The notification, however, extends the exemption for IT and biotechnology companies from the general provisions of labour legislation that govern workplaces employing more than 50 workers, to March 31, 2013. These companies, which have been enjoying such exemption since 1999, had lobbied for a 10-year extension when it ended in August 2011.

Karnataka is the only State that had granted such an exemption to this sector. The Industrial Employment (Standing Orders) Act 1946 requires employers to define and inform workers the terms and conditions of employment on their premises. 

I.B.N. Prasad, Principal Secretary, Department of Information Technology, Biotechnology and Science and Technology, told The Hindu that the issue of a blanket exemption is a closed chapter. Instead, he said, IT companies will now, over the next three months, work with the Labour Department to come up with the “right kind of standing orders that are suitable to the requirements of this industry”. He added that this will be finalised by March.

The idea is to have exclusive standing orders for three kinds of industry verticals: business process outsourcing (BPO) companies, software firms and hardware companies.

“We explained to the industry that the department is not against them, but there is a need to follow benchmarks and rules. This will help define employee-employer relations better,” Mr. Prasad said.
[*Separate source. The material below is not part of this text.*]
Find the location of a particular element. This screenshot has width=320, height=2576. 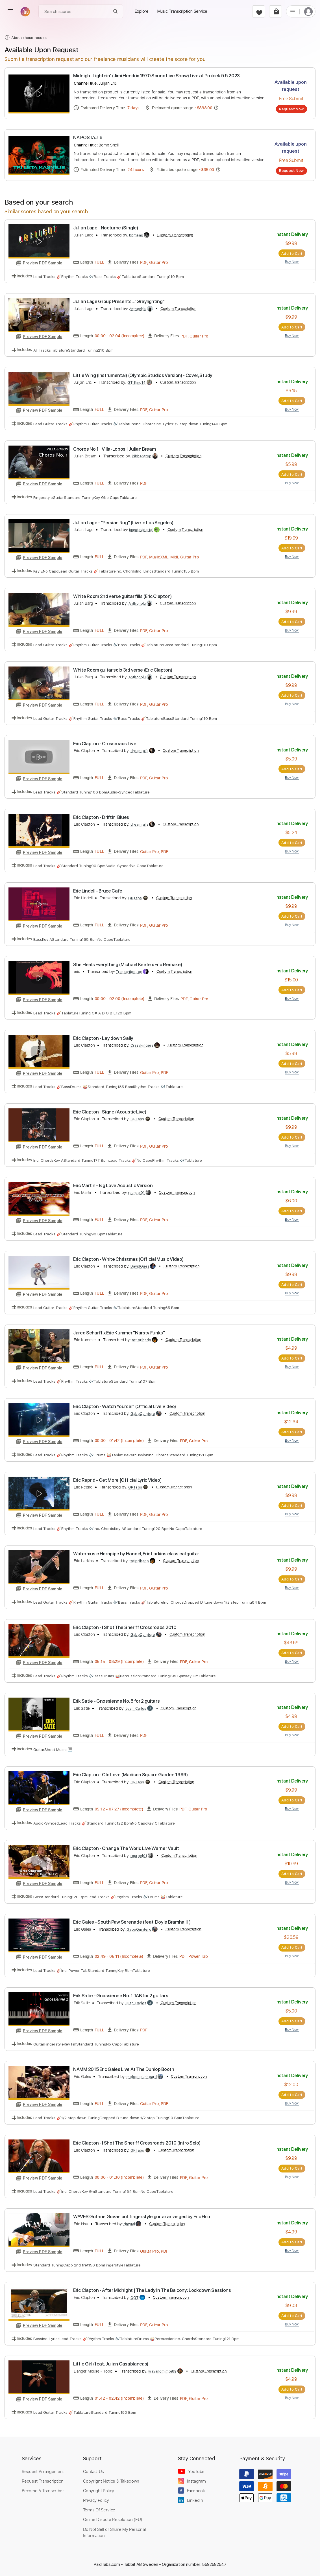 Eric Reprid - Get More [Official Lyric Video] is located at coordinates (117, 1480).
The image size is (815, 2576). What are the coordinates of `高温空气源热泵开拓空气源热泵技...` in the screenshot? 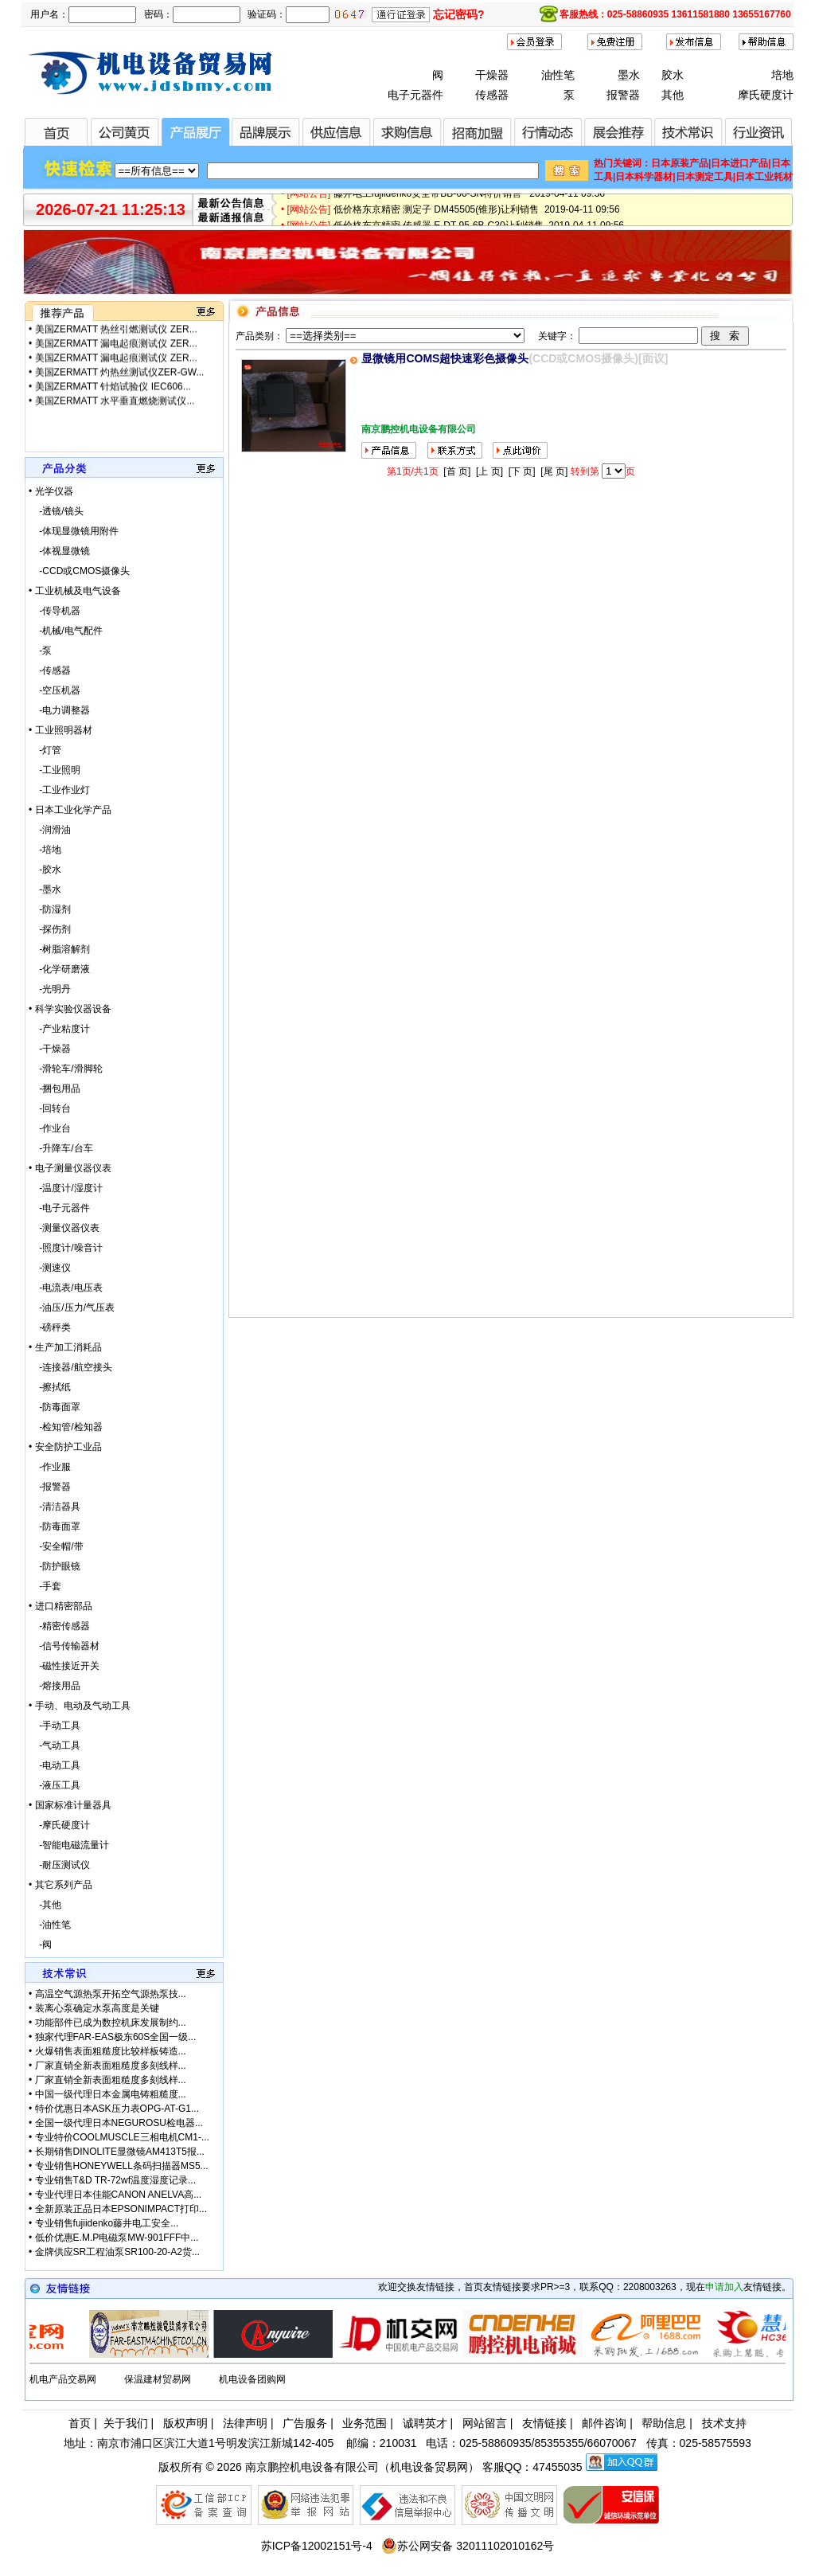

The IT Vision Group, led by Infosys Executive Co-Chairman S. Gopalakrishnan, and other industry bodies such as NASSCOM, ISA (Indian Semiconductor Association) and MAIT (Manufacturers’ Association of IT) will be on board. He pointed out that the same companies were working without any exemptions in other cities such as Gurgaon and Hyderabad.

J.T. Jinkalappa, Joint Labour Commissioner, described the recent order as a “conditional extension” of the deadline to submit a model draft of the standing orders for approval by the Labour Department.

Though the standing orders have nothing to do with the “right to unionise”, industry representatives are worried about the clause that requires an employee, or his representative, to sign the standing orders. “This provision has nothing to do with unions. The idea is to ensure that employees know about this document,” an official said.

When contacted, a NASSCOM spokesperson said that it has held talks with the State government to seek an extension of the exemption from the Industrial Employment (Standing Orders) Act.